[Page layout parsing data]

--- --- ---

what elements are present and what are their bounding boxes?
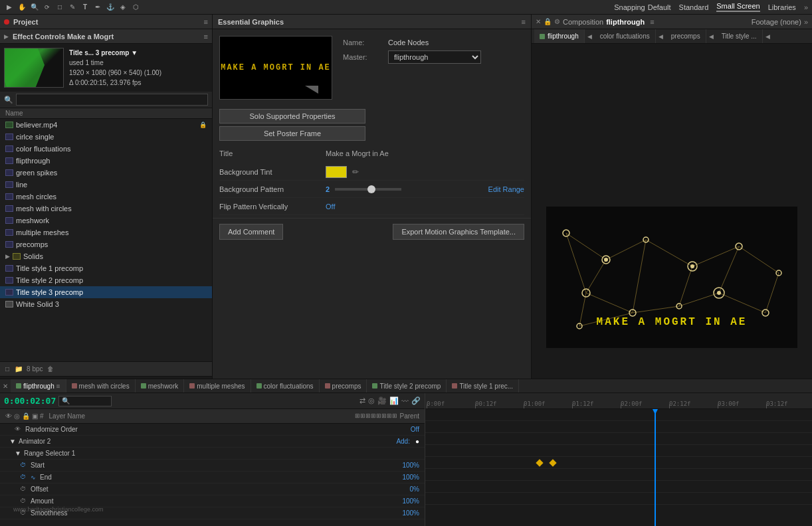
flip-pattern-off[interactable]: Off: [326, 203, 335, 211]
solo-layer-icon[interactable]: ◎: [14, 412, 20, 420]
eyedropper-icon[interactable]: ✏: [352, 167, 359, 177]
add-comment-button[interactable]: Add Comment: [219, 224, 283, 240]
layer-num-icon[interactable]: #: [40, 412, 44, 420]
list-item[interactable]: flipthrough: [0, 155, 212, 167]
set-poster-frame-button[interactable]: Set Poster Frame: [219, 126, 365, 141]
comp-tab-flipthrough[interactable]: flipthrough: [534, 29, 585, 44]
color-swatch[interactable]: [326, 166, 347, 178]
eg-master-select[interactable]: flipthrough: [388, 50, 481, 64]
pen-tool[interactable]: ✎: [67, 2, 78, 13]
essential-graphics-menu[interactable]: ≡: [522, 18, 526, 26]
transfer-icon[interactable]: ⇄: [359, 396, 365, 405]
comp-tab-title-style[interactable]: Title style ...: [716, 29, 763, 44]
timeline-tab-color-fluctuations[interactable]: color fluctuations: [251, 379, 320, 393]
time-code-display[interactable]: 0:00:02:07: [4, 396, 56, 406]
timeline-tab-multiple-meshes[interactable]: multiple meshes: [184, 379, 251, 393]
keyframe-diamond-2[interactable]: [549, 459, 556, 466]
list-item[interactable]: color fluctuations: [0, 143, 212, 155]
export-motion-graphics-button[interactable]: Export Motion Graphics Template...: [393, 224, 524, 240]
comp-menu-icon[interactable]: ≡: [650, 18, 654, 26]
layer-value[interactable]: 100%: [402, 497, 419, 505]
close-comp-icon[interactable]: ✕: [536, 18, 541, 25]
camera-icon[interactable]: 🎥: [377, 396, 387, 405]
list-item[interactable]: ▶ Solids: [0, 250, 212, 262]
stopwatch-icon[interactable]: ⏱: [20, 462, 28, 470]
timeline-tab-flipthrough[interactable]: flipthrough ≡: [11, 379, 66, 393]
visibility-toggle[interactable]: 👁: [15, 426, 23, 434]
lock-icon[interactable]: 🔒: [544, 18, 552, 25]
keyframe-diamond[interactable]: [536, 459, 543, 466]
text-tool[interactable]: T: [80, 2, 90, 13]
project-search-input[interactable]: [16, 94, 208, 106]
timeline-tab-title-style-1[interactable]: Title style 1 prec...: [447, 379, 519, 393]
list-item[interactable]: believer.mp4 🔒: [0, 119, 212, 131]
layer-value[interactable]: 100%: [402, 509, 419, 517]
list-item-selected[interactable]: Title style 3 precomp: [0, 286, 212, 298]
workspace-expand-icon[interactable]: »: [804, 3, 808, 11]
expand-icon[interactable]: ▼: [15, 450, 21, 457]
solo-icon[interactable]: ◎: [368, 396, 375, 405]
workspace-standard[interactable]: Standard: [679, 3, 709, 11]
import-icon[interactable]: 📁: [13, 364, 24, 374]
timeline-search-input[interactable]: [58, 396, 112, 406]
shape-tool[interactable]: □: [54, 2, 65, 13]
edit-range-link[interactable]: Edit Range: [488, 185, 524, 193]
switches-icon[interactable]: ⊞⊞⊞⊞⊞⊞⊞⊞: [355, 412, 397, 420]
workspace-small-screen[interactable]: Small Screen: [716, 2, 760, 12]
list-item[interactable]: precomps: [0, 238, 212, 250]
list-item[interactable]: line: [0, 179, 212, 191]
link-icon[interactable]: 🔗: [411, 396, 421, 405]
rotate-tool[interactable]: ⟳: [42, 2, 52, 13]
list-item[interactable]: meshwork: [0, 215, 212, 226]
list-item[interactable]: multiple meshes: [0, 226, 212, 238]
anchor-tool[interactable]: ⚓: [105, 2, 116, 13]
close-timeline-icon[interactable]: ✕: [0, 383, 11, 390]
layer-value[interactable]: Off: [411, 426, 419, 433]
settings-icon[interactable]: ⚙: [554, 18, 560, 25]
list-item[interactable]: cirlce single: [0, 131, 212, 143]
select-tool[interactable]: ▶: [4, 2, 15, 13]
timeline-tab-title-style-2[interactable]: Title style 2 precomp: [367, 379, 447, 393]
snapping-toggle[interactable]: Snapping: [614, 3, 645, 11]
visibility-icon[interactable]: 👁: [5, 412, 12, 420]
comp-tab-precomps[interactable]: precomps: [666, 29, 706, 44]
effect-controls-menu[interactable]: ≡: [204, 33, 208, 41]
new-folder-icon[interactable]: □: [4, 364, 11, 374]
playhead[interactable]: [655, 409, 656, 526]
trash-icon[interactable]: 🗑: [46, 364, 55, 374]
camera-tool[interactable]: ⬡: [130, 2, 141, 13]
layer-value[interactable]: 100%: [402, 474, 419, 481]
list-item[interactable]: White Solid 3: [0, 298, 212, 310]
timeline-tab-mesh-with-circles[interactable]: mesh with circles: [66, 379, 136, 393]
background-pattern-number[interactable]: 2: [326, 185, 330, 193]
workspace-default[interactable]: Default: [648, 3, 671, 11]
list-item[interactable]: mesh circles: [0, 191, 212, 203]
list-item[interactable]: green spikes: [0, 167, 212, 179]
timeline-tab-meshwork[interactable]: meshwork: [136, 379, 185, 393]
layer-value[interactable]: 100%: [402, 462, 419, 469]
list-item[interactable]: Title style 2 precomp: [0, 274, 212, 286]
workspace-libraries[interactable]: Libraries: [768, 3, 796, 11]
add-button[interactable]: ●: [415, 438, 419, 445]
layer-value[interactable]: 0%: [410, 485, 419, 493]
solo-supported-button[interactable]: Solo Supported Properties: [219, 109, 365, 124]
lock-layer-icon[interactable]: 🔒: [22, 412, 30, 420]
hand-tool[interactable]: ✋: [17, 2, 27, 13]
stopwatch-icon[interactable]: ⏱: [20, 474, 28, 482]
background-pattern-slider[interactable]: [335, 188, 401, 191]
stopwatch-icon[interactable]: ⏱: [20, 485, 28, 493]
comp-tab-color-fluctuations[interactable]: color fluctuations: [595, 29, 656, 44]
zoom-tool[interactable]: 🔍: [29, 2, 40, 13]
list-item[interactable]: Title style 1 precomp: [0, 262, 212, 274]
expand-icon[interactable]: ▼: [9, 438, 16, 445]
shape2-tool[interactable]: ◈: [118, 2, 128, 13]
stopwatch-icon[interactable]: ⏱: [20, 509, 28, 517]
list-item[interactable]: mesh with circles: [0, 203, 212, 215]
motion-icon[interactable]: 〰: [401, 397, 409, 405]
comp-expand-icon[interactable]: »: [804, 18, 808, 26]
timeline-tab-precomps[interactable]: precomps: [320, 379, 367, 393]
stopwatch-icon[interactable]: ⏱: [20, 497, 28, 505]
brush-tool[interactable]: ✒: [92, 2, 103, 13]
graph-icon[interactable]: 📊: [389, 396, 399, 405]
label-icon[interactable]: ▣: [32, 412, 38, 420]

--- --- ---

● **Assignment**
Each line that holds the string "color" is to be copied from the entries above.

● **Response to this task**
color-swatch[interactable]: [326, 166, 347, 178]
timeline-tab-color-fluctuations[interactable]: color fluctuations: [251, 379, 320, 393]
list-item[interactable]: color fluctuations: [0, 143, 212, 155]
comp-tab-color-fluctuations[interactable]: color fluctuations: [595, 29, 656, 44]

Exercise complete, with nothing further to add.